Essentially MinIO is a web server …

I vaguely recalled Anand Babu Periasamy (AB as he is known), the CEO of MinIO saying that when I first met him in 2017. I was fresh “playing around” with MinIO and instantly I fell in love with software technology. Wait a minute. Object storage wasn’t supposed to be so easy. It was not supposed to be that simple to set up and use, but MinIO burst into my storage universe like the birth of the Infinity Stones. There was a eureka moment. And I was attending one of the Storage Field Days in the US shortly after my MinIO discovery in late 2017. What an opportunity!

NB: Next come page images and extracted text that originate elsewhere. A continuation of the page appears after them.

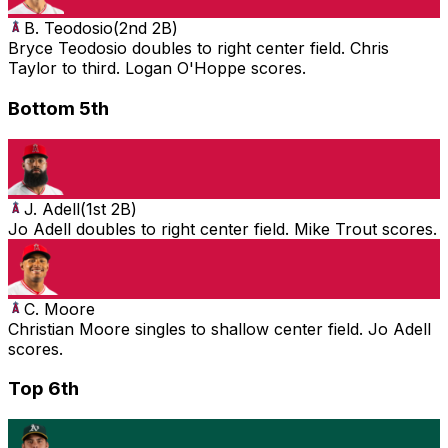
B. Teodosio
(
2nd 2B
)
Bryce Teodosio doubles to right center field. Chris
Taylor to third. Logan O'Hoppe scores.
Bottom 5th
J. Adell
(
1st 2B
)
Jo Adell doubles to right center field. Mike Trout scores.
C. Moore
Christian Moore singles to shallow center field. Jo Adell
scores.
Top 6th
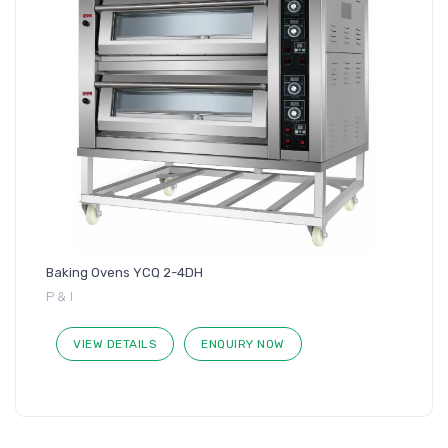
Baking Ovens YCQ 2-4DH
P & I
VIEW DETAILS
ENQUIRY NOW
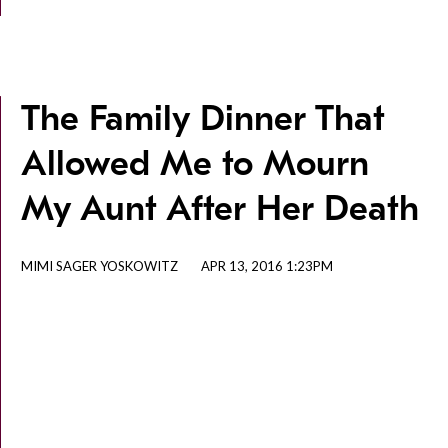
The Family Dinner That
Allowed Me to Mourn
My Aunt After Her Death
MIMI SAGER YOSKOWITZ
APR 13, 2016 1:23PM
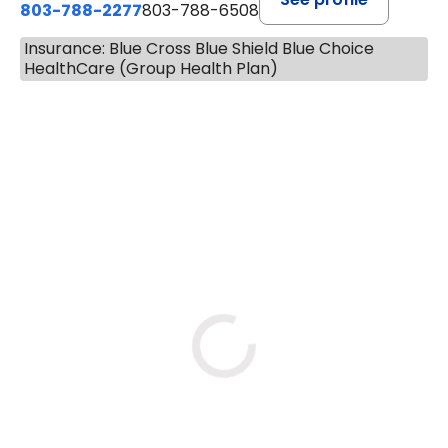
803-788-2277
803-788-6508
Insurance: Blue Cross Blue Shield Blue Choice
HealthCare (Group Health Plan)
BOOK A VISIT
AVNEET KAUR NAGRA, PA
Loading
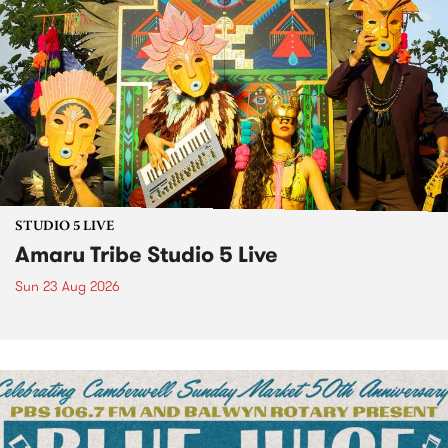
STUDIO 5 LIVE
Amaru Tribe Studio 5 Live
Sun 23 Aug 2026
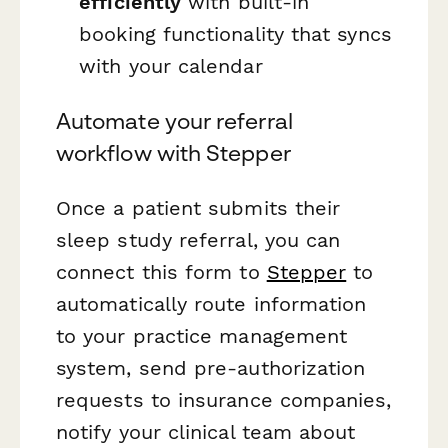
efficiently
with built-in
booking functionality that syncs
with your calendar
Automate your referral
workflow with Stepper
Once a patient submits their
sleep study referral, you can
connect this form to
Stepper
to
automatically route information
to your practice management
system, send pre-authorization
requests to insurance companies,
notify your clinical team about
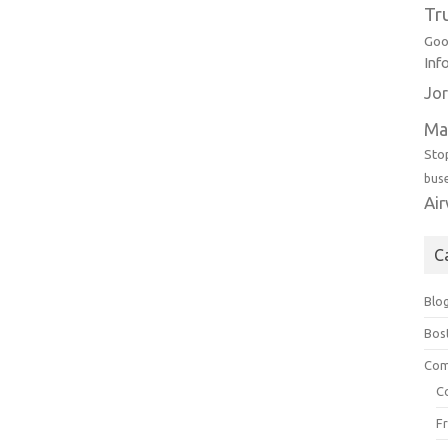
Tr
Goo
Inf
Jor
Ma
Sto
bus
Ai
C
Blo
Bos
Com
C
F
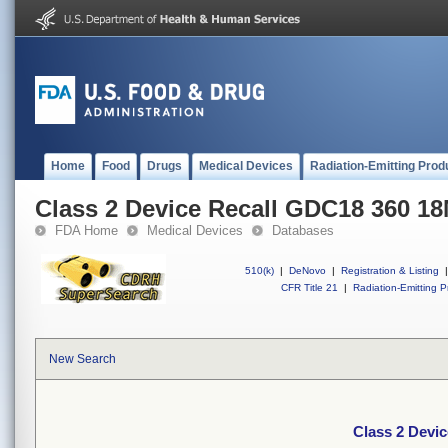
Home
Food
Drugs
Medical Devices
Radiation-Emitting Prod
Class 2 Device Recall GDC18 360 
FDA Home
Medical Devices
Databases
510(k)
|
DeNovo
|
Registration & Listing
|
CFR Title 21
|
Radiation-Emitting P
New Search
Class 2 Devi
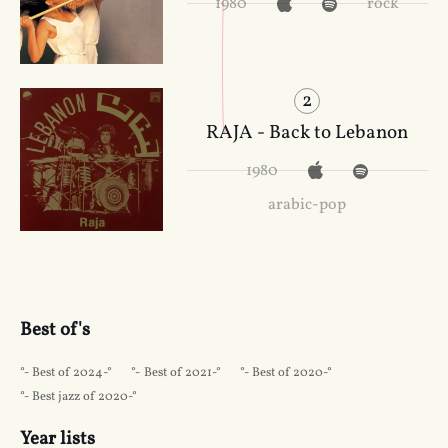
1980
rock
2
RAJA - Back to Lebanon
1980
arabic-pop
Best of's
Best of 2024
Best of 2021
Best of 2020
Best jazz of 2020
Year lists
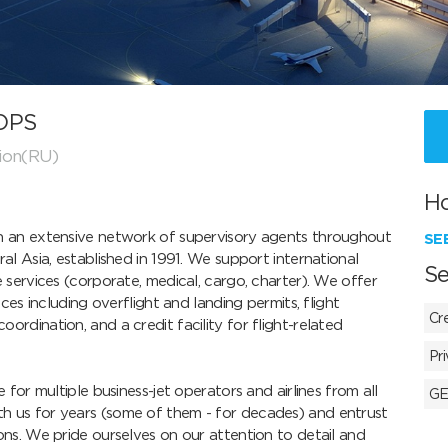
 OPS
ion(RU)
H
h an extensive network of supervisory agents throughout 
SE
al Asia, established in 1991. We support international 
Se
 services (corporate, medical, cargo, charter). We offer 
ces including overflight and landing permits, flight 
Cr
rdination, and a credit facility for flight-related 
Pr
 for multiple business-jet operators and airlines from all 
GE
h us for years (some of them - for decades) and entrust 
ons. We pride ourselves on our attention to detail and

I could not recall how I made the appointment to meeting MinIO, but I recalled myself taking an Uber to their cosy office on University Avenue in Palo Alto to meet. Through Andy Watson (one of the CTOs then), I was introduced to AB, Garima Kapoor, MinIO’s COO and his wife, Frank Wessels, Zamin (one of the business people who is no longer there) and Ugur Tigli (East Coast CTO) who was on the Polycom. I was awe struck.

Last week, MinIO scored a major Series B round funding of USD103 million. It was delayed by the pandemic because I recalled Garima telling me that the funding was happening in 2020. But I think the delay made it better, because the world now is even more ready for MinIO than ever before.